Shouldn't the parameter names be span and sequence for methods with either overload? Existing methods that provide both that follow that pattern, and it is useful for writing code like reader.TryReadTo(span: out var span, '\n').

Also, the existing methods have the out parameter first & I think that these should stay congruent with those methods.

reflectronic on 4 Nov 2019

Shouldn't the parameter names be span and sequence for methods with either overload? Existing methods that provide both that follow that pattern, and it is useful for writing code like reader.TryReadTo(span: out var span, '\n').

Being consistent with existing APIs make sense to me (rename value to span, sequence).

Also, the existing methods have the out parameter first & I think that these should stay congruent with those methods.

Maybe. I can see changing the TryRead APIs with the length parameter to have the out paramter first. I am not sure about the TryPeek ones that have offset/length. But again, like you said, they would be more consistent.

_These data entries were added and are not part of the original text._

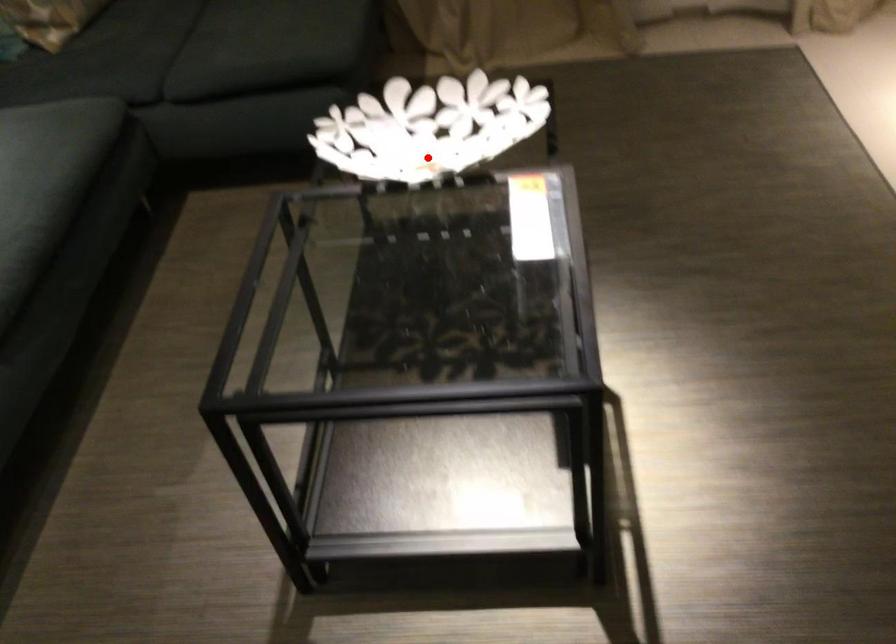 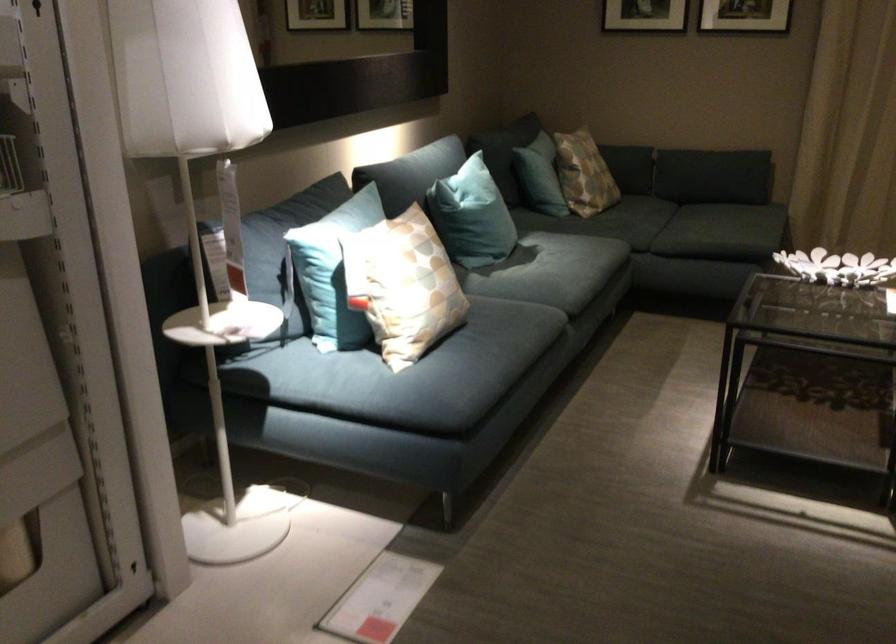 The point at the highlighted location is marked in the first image. Where is the corresponding point in the second image?

(837, 267) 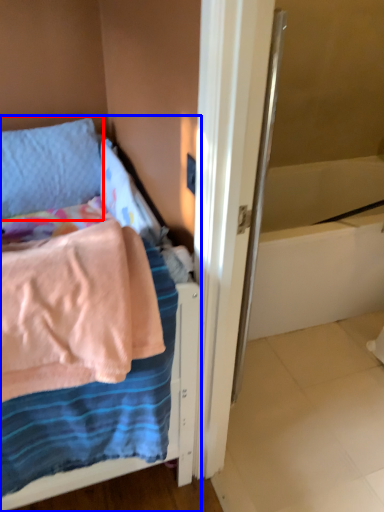 Question: Among these objects, which one is farthest to the camera, pillow (highlighted by a red box) or bed (highlighted by a blue box)?

Choices:
 (A) pillow
 (B) bed

Answer: (A) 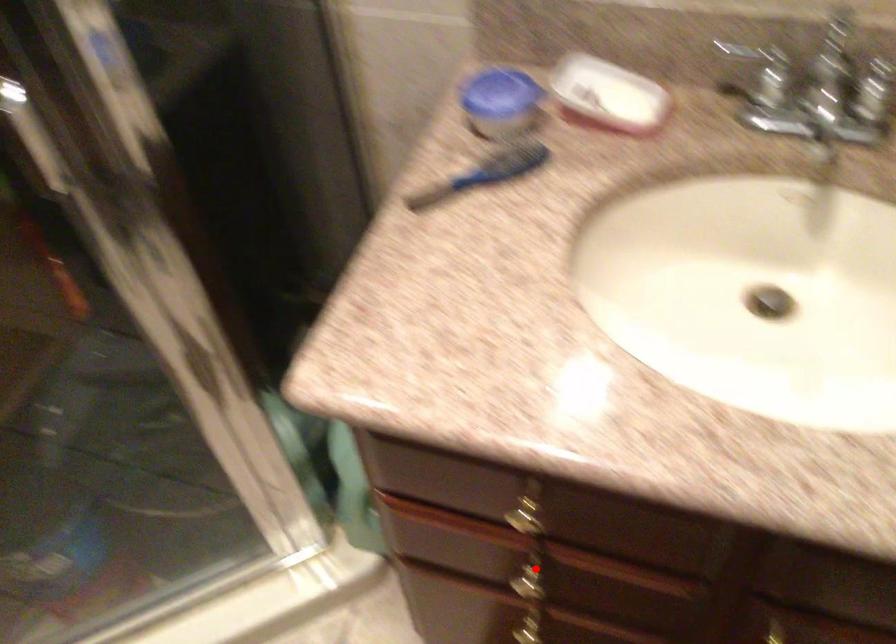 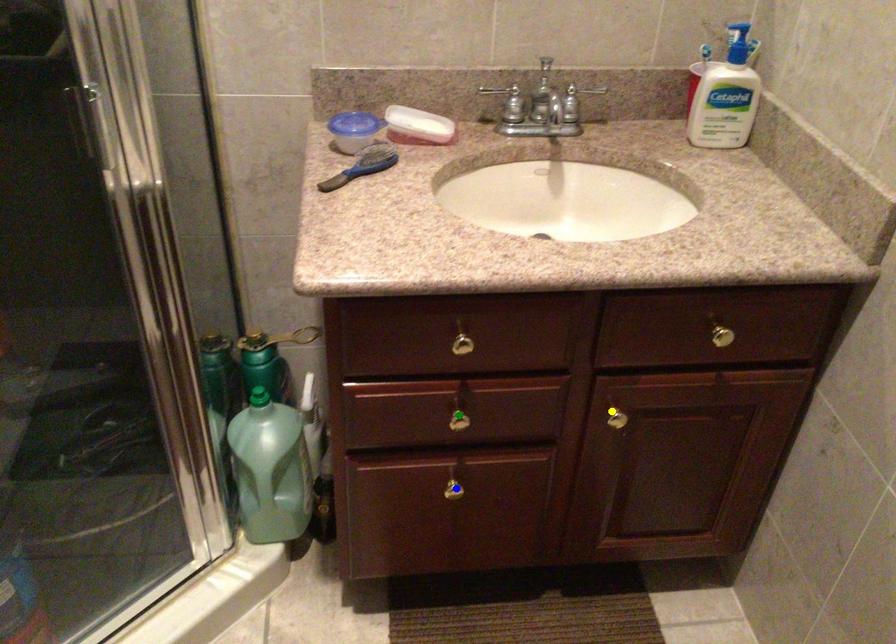 Question: I am providing you with two images of the same scene from different viewpoints. A red point is marked on the first image. You are given multiple points on the second image. Which mark in image 2 goes with the point in image 1?

Choices:
 (A) yellow point
 (B) blue point
 (C) green point

Answer: (C)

I would be fine with both changes, but curious to hear what others have to say (@terrajobst, @JeremyKuhne, @bartonjs). The suggestion is:

    public ref struct SequenceReader<T>
    {
-        public bool TryRead(int length, out ReadOnlySpan<T> value);
+        public bool TryRead(out ReadOnlySpan<T> span, int length);
-        public bool TryRead(long length, out ReadOnlySequence<T> value);
+        public bool TryRead(out ReadOnlySequence<T> sequence, long length);

-        public readonly bool TryPeek(long offset, out T value);
+        public readonly bool TryPeek(out T value, long offset);

-        public readonly bool TryPeek(long offset, int length, out ReadOnlySpan<T> value);
+        public readonly bool TryPeek(out ReadOnlySpan<T> span, long offset, int length);
-        public readonly bool TryPeek(long offset, long length, out ReadOnlySequence<T> value);
+        public readonly bool TryPeek(out ReadOnlySequence<T> sequence, long offset, long length);
   }

Here are the relevant existing APIs that shipped in 3.0 (for reference):
C# public readonly bool TryPeek(out T value) { throw null; } public bool TryRead(out T value) { throw null; } public bool TryReadTo(out System.Buffers.ReadOnlySequence<T> sequence, System.ReadOnlySpan<T> delimiter, bool advancePastDelimiter = true) { throw null; } public bool TryReadTo(out System.Buffers.ReadOnlySequence<T> sequence, T delimiter, bool advancePastDelimiter = true) { throw null; } public bool TryReadTo(out System.Buffers.ReadOnlySequence<T> sequence, T delimiter, T delimiterEscape, bool advancePastDelimiter = true) { throw null; } public bool TryReadTo(out System.ReadOnlySpan<T> span, T delimiter, bool advancePastDelimiter = true) { throw null; } public bool TryReadTo(out System.ReadOnlySpan<T> span, T delimiter, T delimiterEscape, bool advancePastDelimiter = true) { throw null; } public bool TryReadToAny(out System.Buffers.ReadOnlySequence<T> sequence, System.ReadOnlySpan<T> delimiters, bool advancePastDelimiter = true) { throw null; } public bool TryReadToAny(out System.ReadOnlySpan<T> span, System.ReadOnlySpan<T> delimiters, bool advancePastDelimiter = true) { throw null; }

ahsonkhan on 13 Nov 2019

👍1

out values always go after all non-out values (except defaulted parameters)

bartonjs on 13 Nov 2019

👍1

out values always go after all non-out values (except defaulted parameters)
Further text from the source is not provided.